Here are some example attributes:

Attributes associated with the page's category:
* what type of page it is---text, image, audio, video, webpage, executable, composite page, a cluster of pages, and so on,
* how big it is,
* when it was created, downloaded, or saved,
* whether another page within the database points to it,
* what other pages or types of pages are associated with the page in content, structure, type, or date,
* if it's an executable page, when last it was executed and what page it was executed on,
* if it's a webpage, whether it points to other pages within the database and if so, which pages it points to,
* if it's a composite page, whether it contains images, and if so, how big they are, and how many there are,
* if it's a text page, what proper names it contains, if any, what email addresses, http references, phone numbers, and so on,
* if it's a text page, what title it has, if any, and what its word distribution is.

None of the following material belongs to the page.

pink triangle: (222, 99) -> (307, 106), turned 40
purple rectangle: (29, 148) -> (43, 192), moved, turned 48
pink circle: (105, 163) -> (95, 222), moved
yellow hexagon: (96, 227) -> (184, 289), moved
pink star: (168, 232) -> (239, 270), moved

Attributes associated with the user's use of the page:
* the name of the page, whether assigned by the user or generated by the system,
* any comments the user has attached to the page,
* any page clusters the user puts the page in,
* how often the user has looked at it, and for how long,
* how often its been used in searches,
* what other pages or types of pages the user examines at around the same time as this page,
* whether it was created by the user, saved by the user, fetched by the system, or saved by some other program (and if so, which program),
* what program last accessed it, and when,
* how often it's been printed, and when (if ever),
* if it has been mailed, or faxed, or posted, and if so, to whom, and when,
* if it was edited or otherwise altered, when last it was altered and by which program, and where its earlier versions are,
* how much it has changed since it was last altered, if ever.

Attributes associated with the page's display on the screen:
* What its displayed form looks like (color, shape, appearance, transparency, z-order, blink rate, associated animations, sounds, and so on),
* where its displayed form is normally located on the screen,
* whether the user has ever moved its displayed form around on the screen, and if so, when and to where,
* what other displayed forms are close to its displayed form on the screen.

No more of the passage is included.